If I install a version, the other disappear from the page and the one installed has the Suggested tag.

I guess that the problem comes from the "signer", which is different?

Is this signature problem something related to the .apk file itself, or is it something happening when doing fdroid update. Because when I fdroid update, both apk files are processed with the same informations, so I suspect that this is linked to the apk itself? Is there something I can do if I can’t change the apk files?

1 Like
2

@Izzy thoughts?

3

I confirm that the app certificate has changed.
The new version (1.2.0) is signed with a new keystore.jks file.
How can we integrate the change seamlessly in fdroid?

4

F-Droid already seamlessly announces you that you can’t update from your Play APK signed with one cert to this new APK signed with another :slight_smile:

You wanna update? Well… then put the SAME key so it signs with the same key… OR put the SAME signed APK directly and it will publish that one.

5

I don’t understand.
We lost the signing key and now a new one is being used.
You are saying that you can’t change the key on an fdroid repo.
Therefore we need to create a new repo with the new key, is that correct?

6

Note: I just realised that the key used to sign by fdroid is not used on the apk files at all but only for .jar files.

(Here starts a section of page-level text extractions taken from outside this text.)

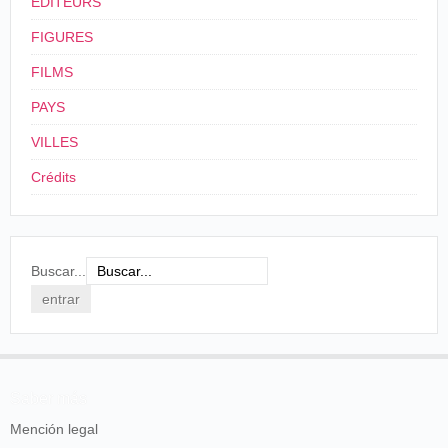
ÉDITEURS
FIGURES
FILMS
PAYS
VILLES
Crédits
Buscar...
Saber más
Mención legal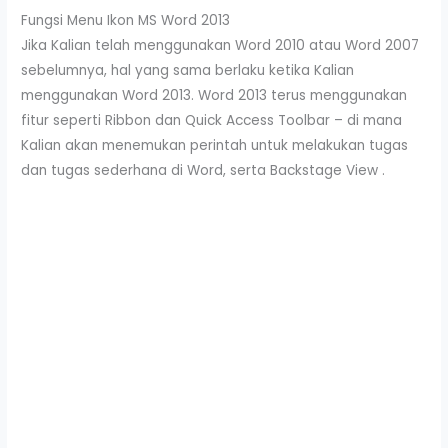
Fungsi Menu Ikon MS Word 2013
Jika Kalian telah menggunakan Word 2010 atau Word 2007
sebelumnya, hal yang sama berlaku ketika Kalian
menggunakan Word 2013. Word 2013 terus menggunakan
fitur seperti Ribbon dan Quick Access Toolbar – di mana
Kalian akan menemukan perintah untuk melakukan tugas
dan tugas sederhana di Word, serta Backstage View .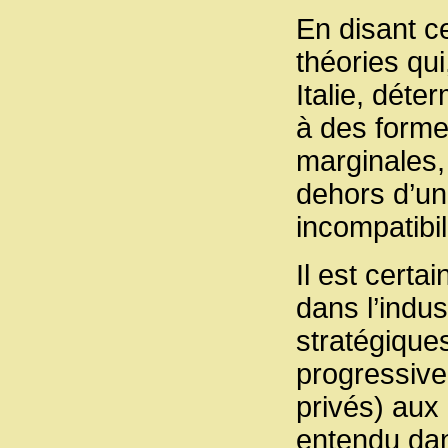
En disant ce
théories qui
Italie, déter
à des forme
marginales, 
dehors d’un 
incompatibil
Il est certa
dans l’indus
stratégiques
progressive 
privés) aux 
entendu dans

So ok, what if we lost the signing key of the app? Can f-droid do something for us? (i.e. force to warn the user about an upgrade available)

7

I’ve never had that case and thus have no idea how it would be handled internally (if at all; maybe the app is bound to its initial signing key/signature), but maybe removing the old version (1.0.9) would help? Otherwise, as changing the signing key anyway implies one has to uninstall and re-install, establish the app with a new applicationId (so it’s essentially a different/new app, not just a newer incompatible version). That should always work. Optionally then also add a note to the description of the original app saying one should follow up to the new one, so existing users find it more easily.

8

Ok. Good to know: we need to keep the signing key the same in order to avoid the app to be stucked.

I am glad we learn this now. The app has probably only be installed internally for now, so I can just remove 1.0.9 from the repo (or rebuild and sign with the new key), I don’t think we need a new applicationId. It will reproduce the situation about the “No version with compatible signature” as if the app came from the Google Play version.

I guess that editing the description in metadata would be the best we can do in order to let the user know that you can have upgrades if you first uninstall the app.

2 Likes
9

This topic was automatically closed 60 days after the last reply. New replies are no longer allowed.